Problem statement —
For the string "will", state the number of lines in the data that contain it, and nothing else.

Stored data:
· · ·

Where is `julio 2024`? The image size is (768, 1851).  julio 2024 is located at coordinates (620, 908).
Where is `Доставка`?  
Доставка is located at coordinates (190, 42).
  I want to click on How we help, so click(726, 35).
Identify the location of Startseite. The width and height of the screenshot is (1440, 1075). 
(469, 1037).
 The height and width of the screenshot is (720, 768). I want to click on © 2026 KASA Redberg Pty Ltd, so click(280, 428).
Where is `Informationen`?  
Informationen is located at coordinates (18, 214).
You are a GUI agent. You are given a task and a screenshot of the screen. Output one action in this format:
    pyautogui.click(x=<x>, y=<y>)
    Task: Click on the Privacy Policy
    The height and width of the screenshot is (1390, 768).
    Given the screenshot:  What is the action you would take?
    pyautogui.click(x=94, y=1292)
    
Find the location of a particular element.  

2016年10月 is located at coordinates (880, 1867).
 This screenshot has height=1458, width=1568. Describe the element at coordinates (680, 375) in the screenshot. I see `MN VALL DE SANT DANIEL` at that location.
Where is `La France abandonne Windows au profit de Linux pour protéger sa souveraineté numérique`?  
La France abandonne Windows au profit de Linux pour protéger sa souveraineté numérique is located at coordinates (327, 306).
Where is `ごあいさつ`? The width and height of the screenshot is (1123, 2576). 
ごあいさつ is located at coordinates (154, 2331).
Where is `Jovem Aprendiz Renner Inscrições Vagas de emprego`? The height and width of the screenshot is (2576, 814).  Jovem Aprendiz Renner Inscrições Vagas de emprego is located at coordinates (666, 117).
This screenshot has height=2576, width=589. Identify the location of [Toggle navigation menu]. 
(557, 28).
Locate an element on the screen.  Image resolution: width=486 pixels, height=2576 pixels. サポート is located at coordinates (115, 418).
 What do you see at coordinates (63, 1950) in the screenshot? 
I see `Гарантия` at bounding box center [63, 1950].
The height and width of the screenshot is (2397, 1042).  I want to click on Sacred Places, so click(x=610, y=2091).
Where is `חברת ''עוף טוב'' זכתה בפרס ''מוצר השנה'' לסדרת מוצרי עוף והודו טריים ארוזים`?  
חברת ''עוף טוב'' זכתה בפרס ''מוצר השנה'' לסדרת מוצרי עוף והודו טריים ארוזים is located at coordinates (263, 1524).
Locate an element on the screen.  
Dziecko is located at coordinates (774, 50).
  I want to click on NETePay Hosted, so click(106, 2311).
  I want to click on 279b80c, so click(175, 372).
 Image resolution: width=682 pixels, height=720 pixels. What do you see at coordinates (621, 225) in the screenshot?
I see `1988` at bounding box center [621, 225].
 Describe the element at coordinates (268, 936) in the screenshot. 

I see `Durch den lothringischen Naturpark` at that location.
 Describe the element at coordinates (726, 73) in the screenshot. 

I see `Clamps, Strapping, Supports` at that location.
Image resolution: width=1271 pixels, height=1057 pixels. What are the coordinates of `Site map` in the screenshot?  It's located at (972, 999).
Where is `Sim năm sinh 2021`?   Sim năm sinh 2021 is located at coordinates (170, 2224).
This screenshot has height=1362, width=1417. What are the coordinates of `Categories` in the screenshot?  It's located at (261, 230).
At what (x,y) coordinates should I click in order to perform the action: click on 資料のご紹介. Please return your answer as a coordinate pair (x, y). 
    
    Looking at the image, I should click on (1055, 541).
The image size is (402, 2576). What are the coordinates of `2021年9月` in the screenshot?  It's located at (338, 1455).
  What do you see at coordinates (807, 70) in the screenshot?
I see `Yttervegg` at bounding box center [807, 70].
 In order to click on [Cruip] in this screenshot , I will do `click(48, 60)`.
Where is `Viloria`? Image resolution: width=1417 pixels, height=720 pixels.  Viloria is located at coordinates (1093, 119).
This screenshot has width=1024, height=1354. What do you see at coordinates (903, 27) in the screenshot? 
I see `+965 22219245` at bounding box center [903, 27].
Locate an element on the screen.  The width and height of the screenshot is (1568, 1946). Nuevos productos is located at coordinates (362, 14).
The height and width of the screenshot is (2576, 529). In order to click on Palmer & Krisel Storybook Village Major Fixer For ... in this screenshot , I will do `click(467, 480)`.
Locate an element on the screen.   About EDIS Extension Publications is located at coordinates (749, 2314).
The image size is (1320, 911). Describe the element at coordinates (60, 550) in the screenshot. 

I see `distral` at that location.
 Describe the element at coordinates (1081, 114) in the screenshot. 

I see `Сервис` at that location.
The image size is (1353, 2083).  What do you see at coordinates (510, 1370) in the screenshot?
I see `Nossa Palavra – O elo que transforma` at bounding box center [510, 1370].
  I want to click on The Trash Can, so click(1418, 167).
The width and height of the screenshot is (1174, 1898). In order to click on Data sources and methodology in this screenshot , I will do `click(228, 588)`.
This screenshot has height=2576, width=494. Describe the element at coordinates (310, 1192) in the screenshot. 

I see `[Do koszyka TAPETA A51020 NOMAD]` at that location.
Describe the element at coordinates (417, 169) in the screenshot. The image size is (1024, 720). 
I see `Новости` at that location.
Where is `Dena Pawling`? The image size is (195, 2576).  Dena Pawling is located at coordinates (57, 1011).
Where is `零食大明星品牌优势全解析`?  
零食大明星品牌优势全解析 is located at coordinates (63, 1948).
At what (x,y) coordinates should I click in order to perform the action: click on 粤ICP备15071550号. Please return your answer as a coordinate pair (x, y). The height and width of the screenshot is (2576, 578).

· · ·

Solved exercise —
3